Sumber daya alam terdiri dari yang
dapat diperbaharui (yaitu: tanah dan air) serta sumber daya alam yang tidak
dapt diperbaharui (yaitu: mineral, batubara, minyak bumi dan gas alam).
Cara-cara pengendalian erosi antara lain
pembajakan minimum, pertanian kontur, penanaman dalam barisan, terasering,
reklamasi selokan liar, dan lajur pelindung. Cara-cara mencegah penurunan hara
antara lain penggunan organik, penggnaan pupuk buatan, dan penanaman bergilir
(Sumardi, 2009:127).
4. Model Pembelajaran Kooperatif
Model
pembelajaran kooperatif adalah pendekatan pembelajaran yang terfokus pada
penggunaan kelompok-kelompok kecil siswa untuk bekerja sama dalam memaksimalkan
kondisi belajar untuk mencapai tujuan belajar (Trianto, 2009:56).
Johnson-Johnson
dalam Trianto (2009:57) pembelajaran
kooperatif merupakan strategi pembelajaran yang mengutamakan adanya kerja sama,
yakni kerja sama antar siswa dalam kelompok untuk mencapai tujuan
pembelajaran. Para siswa dibagi menjadi
kelompok-kelompok kecil yang anggotanya 4 sampai 5 orang siswa dan diarahkan
untuk mempelajari materi pelajaran yang telah ditentukan. Dalam hal ini sebagian besar aktivitas
pembelajaran berpusat pada siswa yakni mempelajari materi pelajaran, berdiskusi
untuk memecahkan masalah. Ciri-ciri pembelajaran kooperatif
adalah : 1) saling ketergantungan yang positif, 2) dapat
dipertanggungjawabkan secara individu, 3) heterogen, 4) berbagi kepemimpinan,
5) berbagi tanggung jawab, 6) ditekankan pada tugas dan kebersamaan, 7) mempunyai
ketrampilan dalam hubungan sosial, 8) guru mengamati, dan 9) efektivitas
tergantung pada kelompok
Model
pembelajaran kooperatif dikembangkan untuk mencapai tiga tujuan pembelajaran
yaitu:
1. Berkaitan
dengan hasil belajar akademik
Pembelajaran kooperatif
bertujuan untuk meningkatkan kinerja siswa dalam tugas-tugas akademik yang
berkaitan dengan materi pelajaran.
2. Penerimaan
terhadap keragaman
Pembelajaran kooperatif
bertujuan agar siswa dapat menerima teman-temannya yang mempunyai berbagai
macam perbedaan latar belakang seperti perbedaan ras, budaya, kelas sosial,
agama, kemampuan maupun ketidakmampuan, dan memberi peluang kepada siswa yang
berbeda latar belakang dan kondisi untuk saling bergantung satu sama lain atas
tugas-tugasnya.
3. Pengembangan
keterampilan sosial
Pembelajaran kooperatif mengajarkan kepada siswa keterampilan kerja
sama dan kolaborasi (Ibrahim dkk, 2000:7-9).

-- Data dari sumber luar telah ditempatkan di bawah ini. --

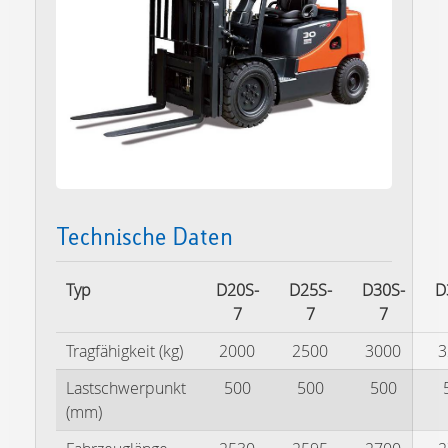
Technische Daten
Typ
D20S-
D25S-
D30S-
D
7
7
7
Tragfähigkeit (kg)
2000
2500
3000
3
Lastschwerpunkt
500
500
500
(mm)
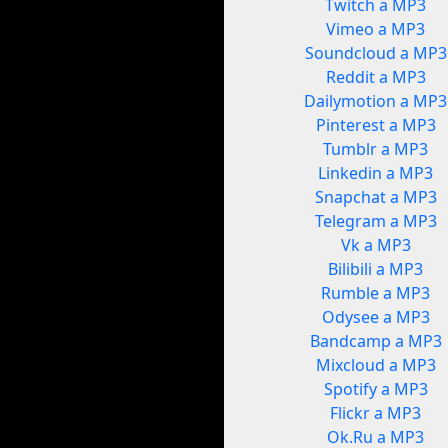
Twitch a MP3
Vimeo a MP3
Soundcloud a MP3
Reddit a MP3
Dailymotion a MP3
Pinterest a MP3
Tumblr a MP3
Linkedin a MP3
Snapchat a MP3
Telegram a MP3
Vk a MP3
Bilibili a MP3
Rumble a MP3
Odysee a MP3
Bandcamp a MP3
Mixcloud a MP3
Spotify a MP3
Flickr a MP3
Ok.Ru a MP3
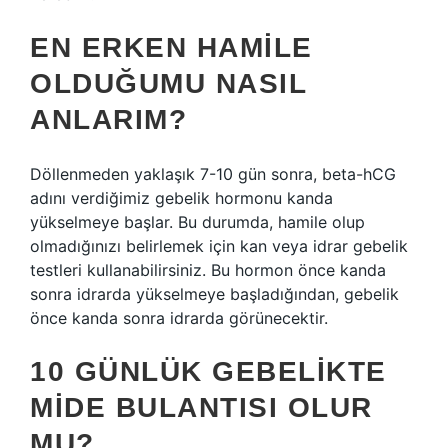
EN ERKEN HAMILE
OLDUĞUMU NASIL
ANLARIM?
Döllenmeden yaklaşık 7-10 gün sonra, beta-hCG
adını verdiğimiz gebelik hormonu kanda
yükselmeye başlar. Bu durumda, hamile olup
olmadığınızı belirlemek için kan veya idrar gebelik
testleri kullanabilirsiniz. Bu hormon önce kanda
sonra idrarda yükselmeye başladığından, gebelik
önce kanda sonra idrarda görünecektir.
10 GÜNLÜK GEBELIKTE
MIDE BULANTISI OLUR
MU?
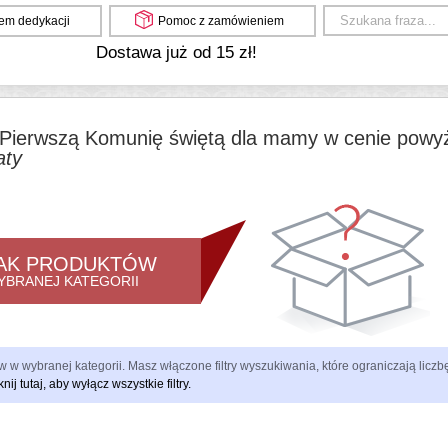
em dedykacji
Pomoc z zamówieniem
Dostawa już od 15 zł!
Pierwszą Komunię świętą dla mamy w cenie powyże
aty
AK PRODUKTÓW
YBRANEJ KATEGORII
 w wybranej kategorii. Masz włączone filtry wyszukiwania, które ograniczają lic
knij tutaj, aby wyłącz wszystkie filtry.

5. Model Pembelajaran Kooperatif Tipe STAD
Salah satu tipe pendekatan dalam
model pembelajaran kooperatif adalah tipe STAD. Metode STAD ini dikembangkan
oleh Robert Slavin dan kawan-kawan dari Universitas John Hopkins. Metode ini dipandang paling sederhana dan
paling langsung dari pendekatan pembelajaran kooperatif. Para guru menggunakan
tipe STAD untuk mengajarkan informasi akademik baru kepada siswa setiap minggu,
baik melalui penyajian verbal maupun tertulis.

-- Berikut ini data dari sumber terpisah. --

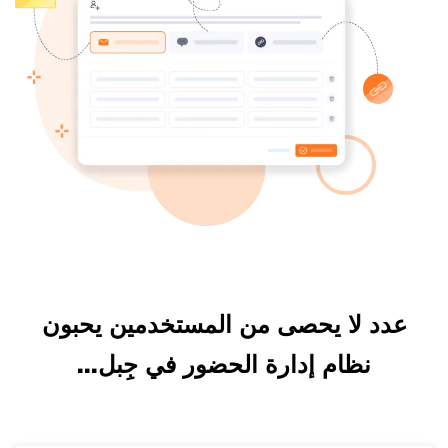
عدد لا يحصى من المستخدمين يحبون
نظام إدارة الحضور في جِبل...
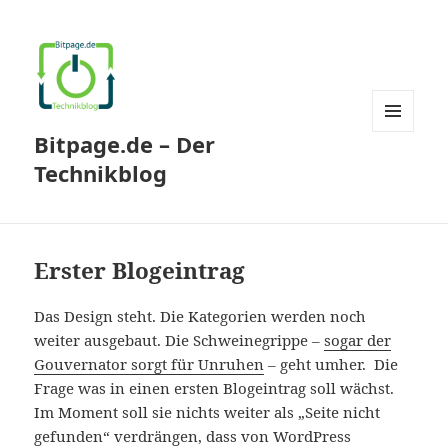
Bitpage.de – Der
MENÜ
UND
Technikblog
WIDGETS
Erster Blogeintrag
Das Design steht. Die Kategorien werden noch
weiter ausgebaut. Die Schweinegrippe –
sogar der
Gouvernator sorgt für Unruhen
– geht umher. Die
Frage was in einen ersten Blogeintrag soll wächst.
Im Moment soll sie nichts weiter als „Seite nicht
gefunden“ verdrängen, dass von WordPress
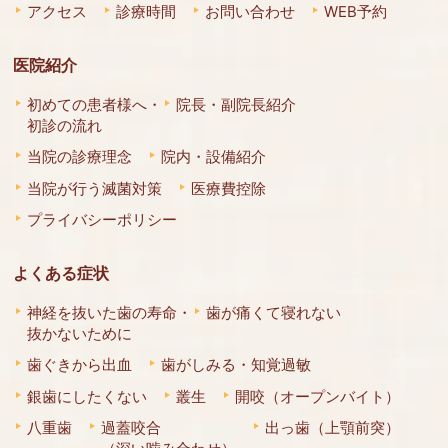
アクセス
診療時間
お問い合わせ
WEB予約
医院紹介
初めての患者様へ・
院長・副院長紹介
初診の流れ
当院の診療理念
院内・設備紹介
当院が行う滅菌対策
医療費控除
プライバシーポリシー
よくある症状
神経を抜いた歯の寿命・
歯が痛くて寝れない
抜かないために
歯ぐきから出血
歯がしみる・知覚過敏
銀歯にしたくない
叢生
開咬（オープンバイト）
八重歯
過蓋咬合
出っ歯（上顎前突）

Para siswa di dalam kelas dibagi menjadi beberapa kelompok atau tim,
masing-masing terdiri atas 4 atau 5 anggota kelompok. Tiap tim memiliki anggota
yang heterogen, baik jenis kelamin, ras, etnik maupun kemauan (tinggi, sedang,
rendah). Tiap anggota tim menggunakan lembar kerja akademik, dan kemudian
saling membantu untuk menguasai bahan ajar melalui tanya jawab atau tiap dua
minggu guru mengevaluasi untuk mengetahui penguasaan mereka terhadap bahan
akademik yang telah dipelajari. Tiap
siswa dan tiap Tim diberi skor atas penguasaannya terhadap bahan ajar, dan
kepada siswa secara individu atau tim yang meraih hasil tinggi atau memperoleh
skor sempurna diberi penghargaan (Trianto, 2009:55).
Menurut Slavin dalam
Wena (2009:193) model pembelajaran kooperatif tipe STAD adalah tipe model
pembelajaran kooperatif dengan sintaks: pengarahan, buat kelompok heterogen
baik kemampuan (tinggi, sedang, rendah), jenis kelamin, maupun ras dan etnik
dengan beranggotakan 4-5 orang, diskusi LKS secara kolaboratif,
sajian-persentasi kelompok sehingga terjadi diskusi kelas, kuis individual dan
buat skor perkembangan tiap siswa atau kelompok, umumkan rekor tim dan
individual dan berikan reward (penghargaan). Sehingga dari
sintaks guru dapat membuat langkah-langkah pembelajaran
kooperatif tipe STAD sebagai berikut:
1) Guru menyampaikan materi pembelajaran atau permasalahan kepada
siswa sesuai kompetensi dasar yang akan dicapai.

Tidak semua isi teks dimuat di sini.